Connectivity between ROIs was calculated by averaging across voxel in each ROI to create an ROI level time course. The connection between regions was then calculated with Fischer-transformed bivariate coefficient by correlating each ROI time course.

ROI-to-ROI connectivity matrices were then extracted and analyzed. Group contrasts compared connectivity patterns between groups (CHR vs. HC). Then, between-group interactions tested whether the CHR group’s unusual distribution of self-beliefs was associated with unique patterns of connectivity which were not present in the HC group. Interaction effects were defined in a general linear model in which the interaction of group and self-beliefs predicted connectivity between all eight ROIs. Significant effects were defined at FDR-corrected p < 0.05 for seed-level two-tailed t-tests. Self-belief scores were grand-mean centered prior to analyses.

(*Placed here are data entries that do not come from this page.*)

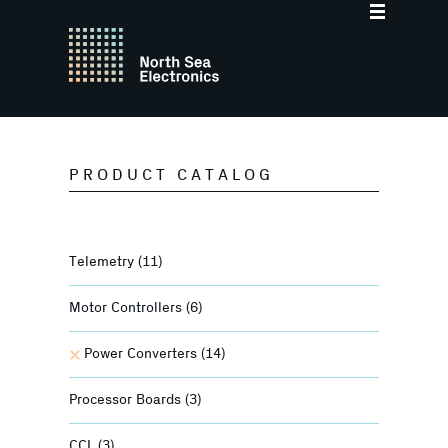
PRODUCT CATALOG
Telemetry
(11)
Motor Controllers
(6)
Power Converters
(14)
Processor Boards
(3)
CCL
(3)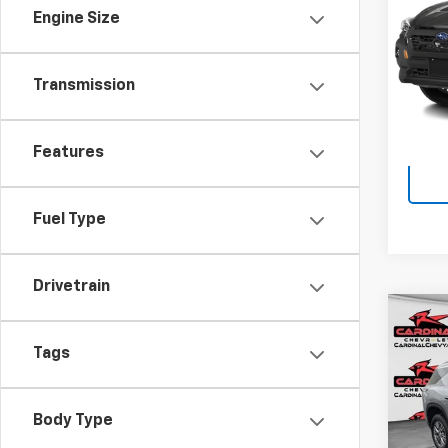
VIN:
4S
Engine Size
Doc F
15,76
Transmission
Features
Fuel Type
Drivetrain
Co
Use
Tags
Trav
Spe
Doc F
Body Type
VIN:
1G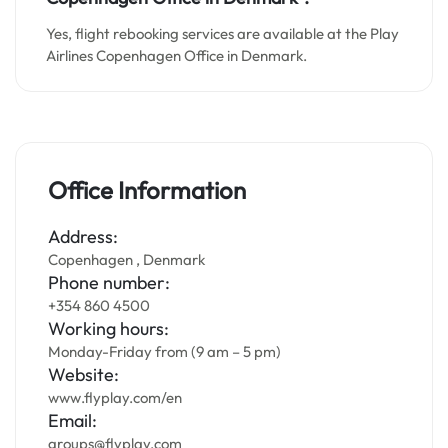
Yes, flight rebooking services are available at the Play
Airlines Copenhagen Office in Denmark.
Office Information
Address:
Copenhagen , Denmark
Phone number:
+354 860 4500
Working hours:
Monday-Friday from (9 am – 5 pm)
Website:
www.flyplay.com/en
Email:
groups@flyplay.com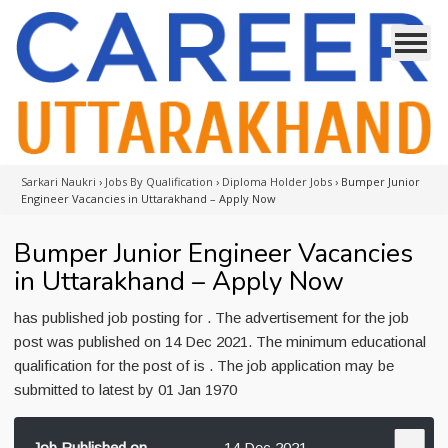
Sarkari Naukri
›
Jobs By Qualification
›
Diploma Holder Jobs
›
Bumper Junior
Engineer Vacancies in Uttarakhand – Apply Now
Bumper Junior Engineer Vacancies
in Uttarakhand – Apply Now
has published job posting for . The advertisement for the job
post was published on 14 Dec 2021. The minimum educational
qualification for the post of is . The job application may be
submitted to latest by 01 Jan 1970
Job Published on
14 Dec 2021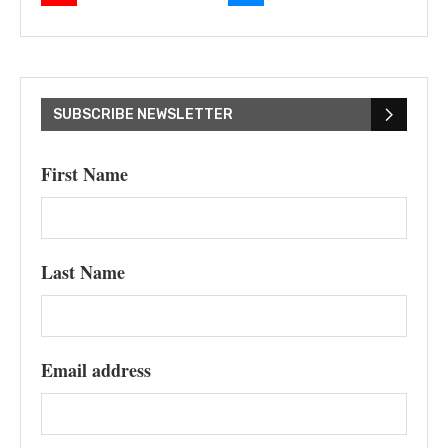
SUBSCRIBE NEWSLETTER
First Name
Last Name
Email address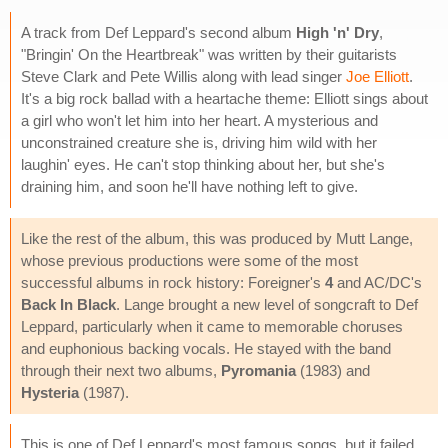
A track from Def Leppard's second album
High 'n' Dry
,
"Bringin' On the Heartbreak" was written by their guitarists
Steve Clark and Pete Willis along with lead singer
Joe Elliott
.
It's a big rock ballad with a heartache theme: Elliott sings about
a girl who won't let him into her heart. A mysterious and
unconstrained creature she is, driving him wild with her
laughin' eyes. He can't stop thinking about her, but she's
draining him, and soon he'll have nothing left to give.
Like the rest of the album, this was produced by Mutt Lange,
whose previous productions were some of the most
successful albums in rock history: Foreigner's
4
and AC/DC's
Back In Black
. Lange brought a new level of songcraft to Def
Leppard, particularly when it came to memorable choruses
and euphonious backing vocals. He stayed with the band
through their next two albums,
Pyromania
(1983) and
Hysteria
(1987).
This is one of Def Leppard's most famous songs, but it failed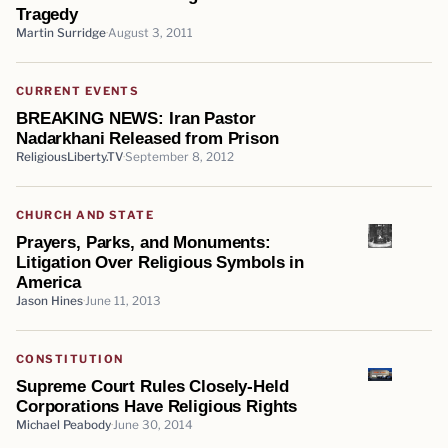
Tragedy
Martin Surridge
August 3, 2011
CURRENT EVENTS
BREAKING NEWS: Iran Pastor
Nadarkhani Released from Prison
ReligiousLiberty.TV
September 8, 2012
CHURCH AND STATE
Prayers, Parks, and Monuments:
Litigation Over Religious Symbols in
America
Jason Hines
June 11, 2013
CONSTITUTION
Supreme Court Rules Closely-Held
Corporations Have Religious Rights
Michael Peabody
June 30, 2014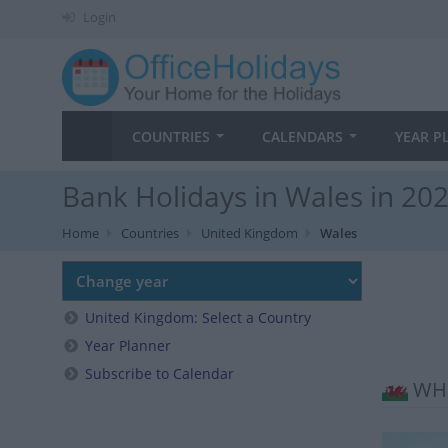
Login
COUNTRIES
CALENDARS
YEAR P
Bank Holidays in Wales in 20
Home
Countries
United Kingdom
Wales
United Kingdom: Select a Country
Year Planner
Subscribe to Calendar
WHE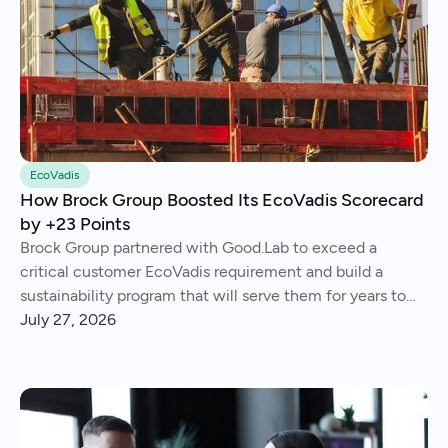
EcoVadis
How Brock Group Boosted Its EcoVadis Scorecard
by +23 Points
Brock Group partnered with Good.Lab to exceed a
critical customer EcoVadis requirement and build a
sustainability program that will serve them for years to
come.
July 27, 2026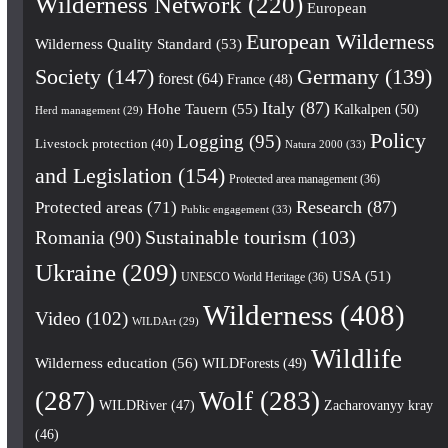
Wilderness Network
(220)
European
European Wilderness
Wilderness Quality Standard
(53)
Society
(147)
Germany
(139)
forest
(64)
France
(48)
Italy
(87)
Hohe Tauern
(55)
Kalkalpen
(50)
Herd management
(29)
Policy
Logging
(95)
Livestock protection
(40)
Natura 2000
(33)
and Legislation
(154)
Protected area management
(36)
Research
(87)
Protected areas
(71)
Public engagement
(33)
Romania
(90)
Sustainable tourism
(103)
Ukraine
(209)
USA
(51)
UNESCO World Heritage
(36)
Wilderness
(408)
Video
(102)
WILDArt
(29)
Wildlife
Wilderness education
(56)
WILDForests
(49)
(287)
Wolf
(283)
WILDRiver
(47)
Zacharovanyy kray
(46)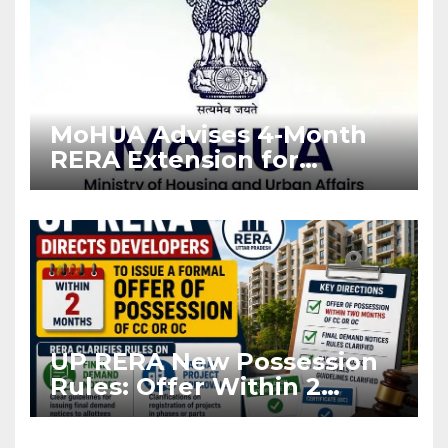
MoHUA Advises 4-Month
RERA Extension for
Projects Affected by West
Asia Disruptions
UP RERA New Possession
Rules: Offer Within 2
Months of CC or OC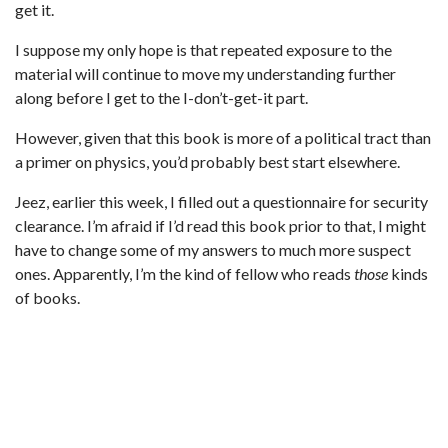
get it.
I suppose my only hope is that repeated exposure to the
material will continue to move my understanding further
along before I get to the I-don’t-get-it part.
However, given that this book is more of a political tract than
a primer on physics, you’d probably best start elsewhere.
Jeez, earlier this week, I filled out a questionnaire for security
clearance. I’m afraid if I’d read this book prior to that, I might
have to change some of my answers to much more suspect
ones. Apparently, I’m the kind of fellow who reads
those
kinds
of books.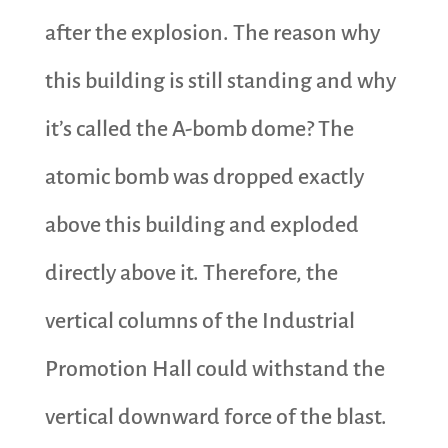
after the explosion. The reason why
this building is still standing and why
it’s called the A-bomb dome? The
atomic bomb was dropped exactly
above this building and exploded
directly above it. Therefore, the
vertical columns of the Industrial
Promotion Hall could withstand the
vertical downward force of the blast.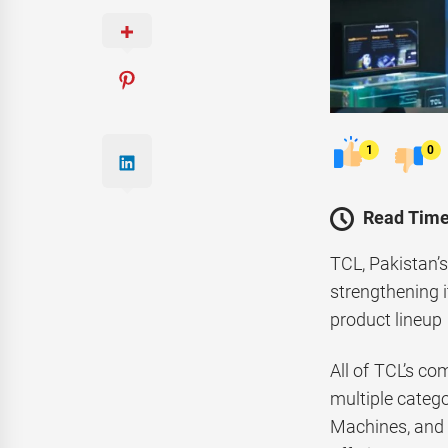
1
0
Read Time
TCL, Pakistan’s
strengthening i
product lineup
All of TCL’s co
multiple categ
Machines, and D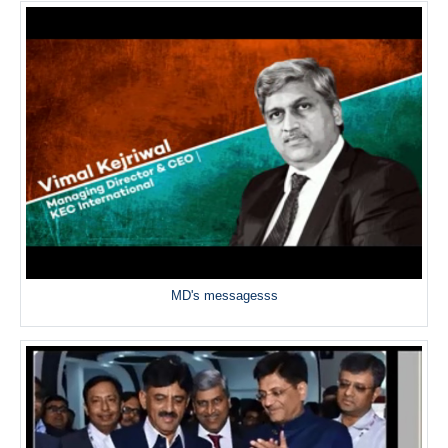
MD's messagesss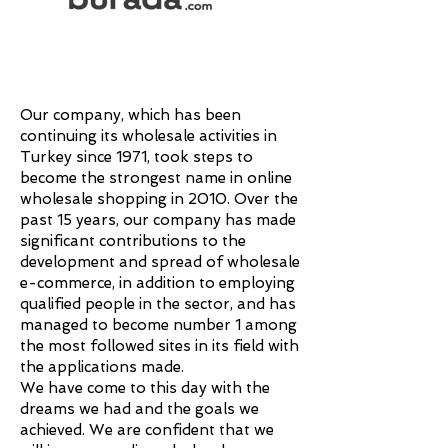
Our company, which has been
continuing its wholesale activities in
Turkey since 1971, took steps to
become the strongest name in online
wholesale shopping in 2010. Over the
past 15 years, our company has made
significant contributions to the
development and spread of wholesale
e-commerce, in addition to employing
qualified people in the sector, and has
managed to become number 1 among
the most followed sites in its field with
the applications made.
We have come to this day with the
dreams we had and the goals we
achieved. We are confident that we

Subject-level ROI-to-ROI connectivity coefficients were extracted from the model and plotted to examine significant interaction effects. Interactions were plotted as LOESS regression plots and quartile effect size plots to show any potential nonlinearity in these effects. As a post hoc analysis of external validators, Pearson correlations between connectivity, self-beliefs, potential mediators (perceptual abnormalities, motor disturbances), and outcomes (attenuated positive symptoms, attenuated negative symptoms, and social functioning) were examined in the CHR group. To limit the number of correlations tested and increase their interpretability, a single PCC-SMN connectivity score was calculated for the post hoc analyses. This score was calculated as the mean of connectivity between CMS and SMN regions of interest with significant group x self-beliefs interactions (L PCC – L Sensory, L PCC – L Motor, R PCC – R Sensory, and R PCC – R Motor).